REQUIRED ACTION: Do any lines in the data below contain "اجتماع"? If so, copy every one of them.

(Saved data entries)
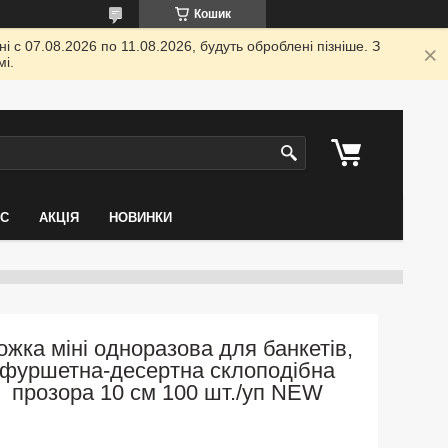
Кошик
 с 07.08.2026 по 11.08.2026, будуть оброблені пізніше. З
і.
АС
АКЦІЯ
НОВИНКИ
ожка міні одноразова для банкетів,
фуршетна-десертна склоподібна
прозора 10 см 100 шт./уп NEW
---
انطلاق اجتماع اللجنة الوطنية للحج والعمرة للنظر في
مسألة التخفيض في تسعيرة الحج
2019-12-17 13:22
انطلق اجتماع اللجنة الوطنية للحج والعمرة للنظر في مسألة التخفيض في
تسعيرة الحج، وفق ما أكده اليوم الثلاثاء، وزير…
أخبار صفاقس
--
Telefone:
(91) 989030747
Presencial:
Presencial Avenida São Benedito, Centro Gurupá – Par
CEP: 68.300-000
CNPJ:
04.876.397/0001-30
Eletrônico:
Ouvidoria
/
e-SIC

RESULT:
انطلاق اجتماع اللجنة الوطنية للحج والعمرة للنظر في
انطلق اجتماع اللجنة الوطنية للحج والعمرة للنظر في مسألة التخفيض في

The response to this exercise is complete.